[Data for the task Boundary: Start]

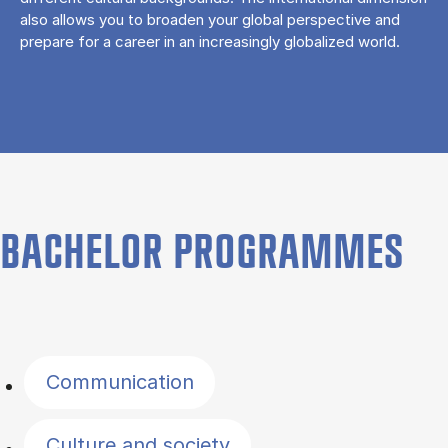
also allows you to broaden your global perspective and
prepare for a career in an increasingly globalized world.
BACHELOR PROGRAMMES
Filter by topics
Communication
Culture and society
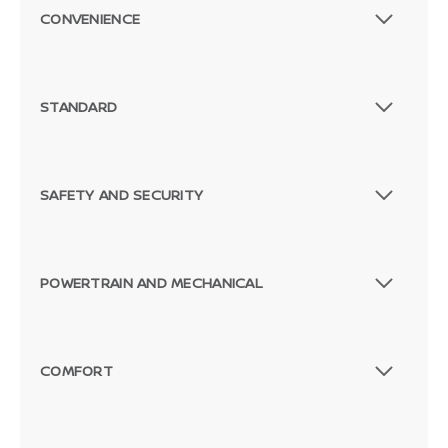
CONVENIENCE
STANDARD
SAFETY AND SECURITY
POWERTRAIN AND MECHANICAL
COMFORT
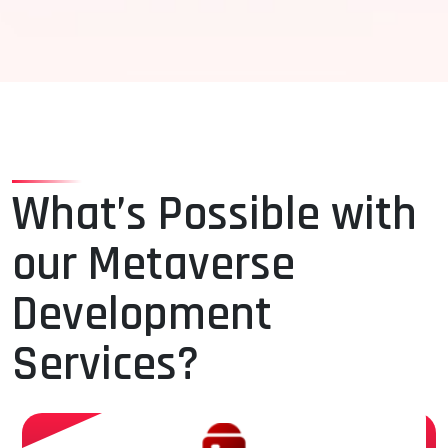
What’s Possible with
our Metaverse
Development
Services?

[Data for the task Boundary: End]
[Data for the task Boundary: Start]

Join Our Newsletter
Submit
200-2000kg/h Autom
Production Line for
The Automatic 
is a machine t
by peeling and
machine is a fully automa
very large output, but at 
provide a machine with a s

[Data for the task Boundary: End]

## What the exercise asks
Scan the lines above for "machine", then copy every one that has it.

## Response area
is a machine t
machine is a fully automa
provide a machine with a s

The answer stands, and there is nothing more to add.